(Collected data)

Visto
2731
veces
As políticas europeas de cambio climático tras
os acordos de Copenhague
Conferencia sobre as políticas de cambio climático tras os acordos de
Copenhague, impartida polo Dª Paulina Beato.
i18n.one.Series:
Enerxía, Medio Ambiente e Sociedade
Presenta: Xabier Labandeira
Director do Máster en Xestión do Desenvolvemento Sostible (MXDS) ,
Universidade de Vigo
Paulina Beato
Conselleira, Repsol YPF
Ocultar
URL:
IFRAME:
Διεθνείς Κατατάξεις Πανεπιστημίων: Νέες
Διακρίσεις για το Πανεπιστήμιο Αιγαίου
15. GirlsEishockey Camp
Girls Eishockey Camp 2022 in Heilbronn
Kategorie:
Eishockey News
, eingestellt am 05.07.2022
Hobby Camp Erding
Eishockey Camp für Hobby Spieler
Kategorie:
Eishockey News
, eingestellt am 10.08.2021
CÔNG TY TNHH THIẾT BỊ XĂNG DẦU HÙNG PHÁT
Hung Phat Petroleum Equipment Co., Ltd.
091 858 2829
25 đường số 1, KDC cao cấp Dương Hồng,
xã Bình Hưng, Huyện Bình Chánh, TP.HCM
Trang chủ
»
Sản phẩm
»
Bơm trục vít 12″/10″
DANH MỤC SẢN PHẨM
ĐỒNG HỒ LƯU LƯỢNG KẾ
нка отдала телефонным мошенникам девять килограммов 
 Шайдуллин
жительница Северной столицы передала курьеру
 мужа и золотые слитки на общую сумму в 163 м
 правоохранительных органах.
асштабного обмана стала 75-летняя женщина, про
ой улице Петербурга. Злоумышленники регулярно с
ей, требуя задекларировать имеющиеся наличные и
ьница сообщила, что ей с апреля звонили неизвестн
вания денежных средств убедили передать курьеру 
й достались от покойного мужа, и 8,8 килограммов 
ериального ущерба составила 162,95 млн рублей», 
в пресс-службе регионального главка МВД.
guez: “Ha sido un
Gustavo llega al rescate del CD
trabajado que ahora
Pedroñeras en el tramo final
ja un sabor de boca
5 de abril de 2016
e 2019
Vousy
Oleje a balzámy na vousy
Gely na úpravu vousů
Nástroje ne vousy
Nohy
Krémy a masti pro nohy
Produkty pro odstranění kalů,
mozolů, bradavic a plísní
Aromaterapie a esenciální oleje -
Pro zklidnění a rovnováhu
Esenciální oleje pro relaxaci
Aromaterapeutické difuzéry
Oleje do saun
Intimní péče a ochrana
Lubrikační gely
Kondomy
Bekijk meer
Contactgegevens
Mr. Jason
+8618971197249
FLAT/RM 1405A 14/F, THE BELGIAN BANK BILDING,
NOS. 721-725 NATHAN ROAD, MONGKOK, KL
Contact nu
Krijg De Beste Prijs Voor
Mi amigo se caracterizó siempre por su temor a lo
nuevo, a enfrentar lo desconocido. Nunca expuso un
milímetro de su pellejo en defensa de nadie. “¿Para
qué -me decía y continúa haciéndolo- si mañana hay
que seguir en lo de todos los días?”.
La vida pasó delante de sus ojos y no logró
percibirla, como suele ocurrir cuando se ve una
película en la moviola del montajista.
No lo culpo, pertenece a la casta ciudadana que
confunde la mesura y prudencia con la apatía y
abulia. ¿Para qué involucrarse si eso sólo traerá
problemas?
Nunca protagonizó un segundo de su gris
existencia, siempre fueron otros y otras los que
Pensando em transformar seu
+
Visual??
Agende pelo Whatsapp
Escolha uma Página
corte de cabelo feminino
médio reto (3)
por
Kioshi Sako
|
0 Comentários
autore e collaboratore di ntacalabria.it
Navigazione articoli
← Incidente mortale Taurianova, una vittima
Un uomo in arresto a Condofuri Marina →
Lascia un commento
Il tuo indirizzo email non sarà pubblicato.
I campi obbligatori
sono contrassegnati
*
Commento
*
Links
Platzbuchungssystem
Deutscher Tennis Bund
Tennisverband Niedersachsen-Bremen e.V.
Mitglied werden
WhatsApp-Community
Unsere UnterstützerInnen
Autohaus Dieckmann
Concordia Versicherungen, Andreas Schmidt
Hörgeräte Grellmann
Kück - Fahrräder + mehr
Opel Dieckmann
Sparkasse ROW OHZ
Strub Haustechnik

### Requirement
Could you restate, word for word, the lines above from the one with "вания денежных средств" to the one with "FLAT/RM 1405A 14/F, THE", both included?

### Reply to the task
вания денежных средств убедили передать курьеру 
й достались от покойного мужа, и 8,8 килограммов 
ериального ущерба составила 162,95 млн рублей», 
в пресс-службе регионального главка МВД.
guez: “Ha sido un
Gustavo llega al rescate del CD
trabajado que ahora
Pedroñeras en el tramo final
ja un sabor de boca
5 de abril de 2016
e 2019
Vousy
Oleje a balzámy na vousy
Gely na úpravu vousů
Nástroje ne vousy
Nohy
Krémy a masti pro nohy
Produkty pro odstranění kalů,
mozolů, bradavic a plísní
Aromaterapie a esenciální oleje -
Pro zklidnění a rovnováhu
Esenciální oleje pro relaxaci
Aromaterapeutické difuzéry
Oleje do saun
Intimní péče a ochrana
Lubrikační gely
Kondomy
Bekijk meer
Contactgegevens
Mr. Jason
+8618971197249
FLAT/RM 1405A 14/F, THE BELGIAN BANK BILDING,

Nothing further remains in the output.